VI. Summary of Protocol Amendments
VII. Key Informants
Within the Technical Brief process, key informants serve as a resource to offer insight into the clinical context of the technology/intervention, how it works, how it is currently used or might be used, and which features may be important from a patient of policy standpoint. They may include clinical experts, patients, manufacturers, researchers, payers, or other perspectives, depending on the technology/intervention in question. Differing viewpoints are expected, and all statements are crosschecked against available literature and statements from other Key informants. Information gained from Key informant interviews is identified as such in the report. Key informants do not do analysis of any kind nor contribute to the writing of the report and have not reviewed the report, except as given the opportunity to do so through the public review mechanism.
Key informants must disclose any financial conflicts of interest greater than $10,000 and any other relevant business or professional conflicts of interest. Because of their unique clinical or content expertise, individuals are invited to serve as Key informants and those who present with potential conflicts may be retained. The TOO and the EPC work to balance, manage, or mitigate any potential conflicts of interest identified.
VIII. Peer Reviewers
Peer reviewers are invited to provide written comments on the draft report based on their clinical, content, or methodologic expertise. Peer review comments on the preliminary draft of the report are considered by the EPC in preparation of the final draft of the report. Peer reviewers do not participate in writing or editing of the final report or other products. The synthesis of the scientific literature presented in the final report does not necessarily represent the views of individual reviewers. The dispositions of the peer review comments are documented and will be published three months after the publication of the Technical Brief. Potential reviewers must disclose any financial conflicts of interest greater than $10,000 and any other relevant business or professional conflicts of interest. Invited peer reviewers may not have any financial conflict of interest greater than $10,000. Peer reviewers who disclose potential business or professional conflicts of interest may submit comments on draft reports through the public comment mechanism.
IX. EPC Team Disclosures
EPC core team members must disclose any financial conflicts of interest greater than $1,000 and any other relevant business or professional conflicts of interest.
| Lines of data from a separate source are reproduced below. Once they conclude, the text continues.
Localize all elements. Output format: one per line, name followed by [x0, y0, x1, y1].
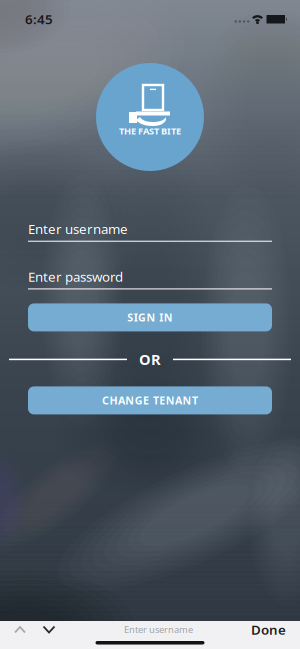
button[interactable]: SIGN IN	[28, 303, 272, 331]
staticText: Done	[251, 621, 286, 638]
button[interactable]: Next field	[36, 626, 64, 634]
button[interactable]: CHANGE TENANT	[28, 386, 272, 414]
staticText: CHANGE TENANT	[102, 393, 198, 408]
staticText: Enter username	[28, 220, 128, 238]
staticText: OR	[139, 350, 161, 369]
button[interactable]: Previous field	[0, 626, 36, 634]
button[interactable]: Enter username	[28, 220, 272, 242]
staticText: THE FAST BITE	[119, 125, 181, 137]
staticText: Enter username	[124, 623, 193, 636]
staticText: SIGN IN	[127, 310, 173, 324]
staticText: Enter password	[28, 268, 123, 285]
button[interactable]: Enter password	[28, 268, 272, 289]
button[interactable]: Done	[251, 621, 300, 638]
staticText: 6:45	[25, 10, 53, 28]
Related financial conflicts of interest that cumulatively total greater than $1,000 will usually disqualify EPC core team investigators.
X. Role of the Funder
This project was funded under Contract No. HHSA290201500006I from the Agency for Healthcare Research and Quality, U.S. Department of Health and Human Services. The Task Order Officer reviewed contract deliverables for adherence to contract requirements and quality. The authors of this report are responsible for its content. Statements in the report should not be construed as endorsement by the Agency for Healthcare Research and Quality or the U.S. Department of Health and Human Services.